Saturday, September 22, 2012


7.     Hipsters, emerging adults and mainstream North America

When asking how hipsters view themselves what strikes me is how similar they are to emerging young adults in general.  In the main, they just want to be themselves, live their own life and at their own pace.  As we saw also, like so many other young people they are deeply invested in a remix culture in response to a digital world.  But there is one characteristic about their lifestyle that is not found as much among emerging young adults and this factor, I think, explains much of their quirky, ironic, esoteric behaviour. 
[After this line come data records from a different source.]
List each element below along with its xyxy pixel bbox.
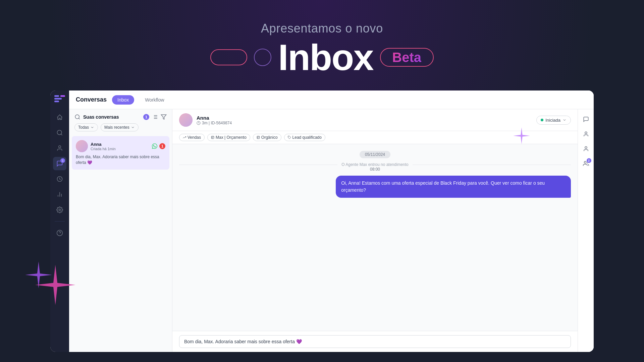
conv-panel-header: Suas conversas 1 [69, 109, 172, 123]
svg-rect-3 [60, 95, 65, 97]
tab-inbox[interactable]: Inbox [112, 95, 134, 105]
chat-meta-text: 3m | ID-5649874 [202, 121, 232, 125]
conv-unread-badge: 1 [159, 143, 165, 149]
sidebar-item-search[interactable] [53, 126, 66, 139]
app-window: 1 [50, 90, 594, 352]
hero-beta-pill: Beta [380, 48, 434, 67]
system-text: O Agente Max entrou no atendimento [341, 162, 408, 167]
hero-pill-decoration-1 [210, 49, 247, 65]
hero-main-row: Inbox Beta [210, 39, 433, 76]
conv-filter-icon[interactable] [161, 114, 167, 120]
system-line: O Agente Max entrou no atendimento [179, 162, 571, 167]
chat-header-info: Anna 3m | ID-5649874 [197, 115, 532, 125]
sidebar-item-inbox[interactable]: 1 [53, 157, 66, 170]
sidebar-divider [55, 221, 65, 222]
sidebar: 1 [50, 90, 69, 352]
date-separator: 05/11/2024 [179, 151, 571, 158]
right-panel-profile[interactable] [580, 128, 592, 140]
svg-rect-1 [54, 98, 62, 100]
tag-organico[interactable]: Orgânico [253, 134, 281, 141]
chat-status-button[interactable]: Iniciada [536, 116, 571, 125]
tag-organico-label: Orgânico [261, 135, 278, 140]
agent-time: 08:00 [179, 167, 571, 172]
chat-messages: 05/11/2024 O Agente Max entrou no atendi… [172, 144, 578, 331]
sidebar-item-contacts[interactable] [53, 141, 66, 155]
tag-vendas[interactable]: Vendas [179, 134, 205, 141]
right-panel-chat[interactable] [580, 113, 592, 125]
filter-all[interactable]: Todas [74, 123, 98, 131]
svg-rect-20 [257, 136, 260, 139]
chat-panel: Anna 3m | ID-5649874 Iniciada [172, 109, 578, 352]
tag-lead-label: Lead qualificado [292, 135, 322, 140]
sidebar-nav: 1 [53, 111, 66, 347]
nav-title: Conversas [76, 96, 107, 103]
tag-orcamento-label: Max | Orçamento [216, 135, 247, 140]
app-logo[interactable] [54, 95, 65, 104]
svg-point-8 [75, 115, 79, 119]
svg-point-24 [585, 132, 587, 134]
conversation-item[interactable]: Anna Criada há 1min 1 Bom [72, 136, 169, 170]
avatar-image [76, 140, 88, 152]
tag-vendas-label: Vendas [187, 135, 201, 140]
conv-created-time: Criada há 1min [91, 147, 116, 151]
sparkle-decoration-right [513, 127, 530, 144]
inbox-badge: 1 [60, 158, 65, 163]
right-panel-contact[interactable] [580, 143, 592, 155]
sidebar-item-clock[interactable] [53, 172, 66, 186]
svg-rect-0 [54, 95, 59, 97]
tag-lead[interactable]: Lead qualificado [284, 134, 325, 141]
conv-panel-title: Suas conversas [83, 114, 141, 120]
right-panel-team[interactable]: 2 [580, 158, 592, 170]
conv-sort-icon[interactable] [152, 114, 158, 120]
chat-meta: 3m | ID-5649874 [197, 121, 532, 125]
hero-section: Apresentamos o novo Inbox Beta [0, 0, 644, 97]
tag-orcamento[interactable]: Max | Orçamento [207, 134, 250, 141]
chat-input[interactable] [179, 335, 571, 348]
conv-count-badge: 1 [143, 114, 149, 120]
sidebar-item-help[interactable] [53, 226, 66, 240]
hero-beta-label: Beta [392, 50, 421, 65]
conv-list: Anna Criada há 1min 1 Bom [69, 135, 172, 352]
conversations-panel: Suas conversas 1 Todas [69, 109, 172, 352]
svg-point-6 [59, 209, 61, 211]
chat-avatar-image [179, 113, 193, 127]
status-dot [541, 119, 543, 121]
filter-recent[interactable]: Mais recentes [101, 123, 139, 131]
top-nav: Conversas Inbox Workflow [69, 90, 594, 109]
svg-marker-15 [161, 115, 166, 119]
whatsapp-icon [152, 143, 157, 149]
sidebar-item-home[interactable] [53, 111, 66, 124]
system-message: O Agente Max entrou no atendimento 08:00 [179, 162, 571, 172]
svg-point-4 [57, 130, 62, 135]
hero-pill-decoration-2 [254, 49, 271, 66]
sparkle-decoration-left-2 [35, 265, 75, 305]
sidebar-item-analytics[interactable] [53, 188, 66, 201]
svg-point-26 [584, 161, 586, 163]
panels-container: Suas conversas 1 Todas [69, 109, 594, 352]
conv-contact-info: Anna Criada há 1min [91, 142, 116, 151]
chat-input-area [172, 331, 578, 352]
chat-status-label: Iniciada [545, 118, 560, 123]
tab-workflow[interactable]: Workflow [140, 95, 169, 105]
right-badge: 2 [587, 158, 591, 163]
conv-search-icon[interactable] [74, 114, 80, 120]
svg-point-25 [585, 146, 587, 148]
conv-item-left: Anna Criada há 1min [76, 140, 116, 152]
conv-item-right: 1 [152, 143, 165, 149]
chat-contact-name: Anna [197, 115, 532, 121]
sidebar-item-settings[interactable] [53, 203, 66, 217]
date-pill: 05/11/2024 [360, 151, 390, 158]
svg-rect-17 [211, 136, 214, 139]
right-panel: 2 [578, 109, 594, 352]
conv-message-preview: Bom dia, Max. Adoraria saber mais sobre … [76, 154, 165, 166]
conv-contact-name: Anna [91, 142, 116, 147]
chat-contact-avatar [179, 113, 193, 127]
conv-item-header: Anna Criada há 1min 1 [76, 140, 165, 152]
agent-message: Oi, Anna! Estamos com uma oferta especia… [336, 176, 571, 198]
hero-subtitle: Apresentamos o novo [261, 21, 383, 36]
conv-filters-row: Todas Mais recentes [69, 123, 172, 135]
avatar [76, 140, 88, 152]
hero-title: Inbox [278, 39, 373, 76]
svg-rect-2 [54, 101, 59, 102]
The distinctiveness of the hipster lifestyle may be found in the answer to the question why they live the way they live.  What seems to motivate them, more than anything else I can think of, is their fear of being co-opted by mainstream North American culture.  All of the efforts of hipsters appear to be governed by a deeply rooted desire to exclude themselves from that mainstream culture.

What is ironic is that in all their efforts to opt out, they actually resemble mainstream North American culture more than any other contemporary youth group.[i] For, a case can be made that the strength of this culture does not lie in the originality of its ideas nor in its capacity to innovate.  Rather, its power derives from its unique ability to forage, digest and package big ideas and novel inventions originating in cultures other than their own.  So, like the lifestyle of the hipsters, North American culture does not ever produce anything new but merely remixes elements found elsewhere?   If so, then hipster culture is to be located at the centre of Mainstream America rather than at its margins.



[i] Heath J. & A. Potter 2004 The Rebel Sell. Toronto: Harper Perennial.







[i] Heath J. & A. Potter 2004 The Rebel Sell. Toronto: Harper Perennial.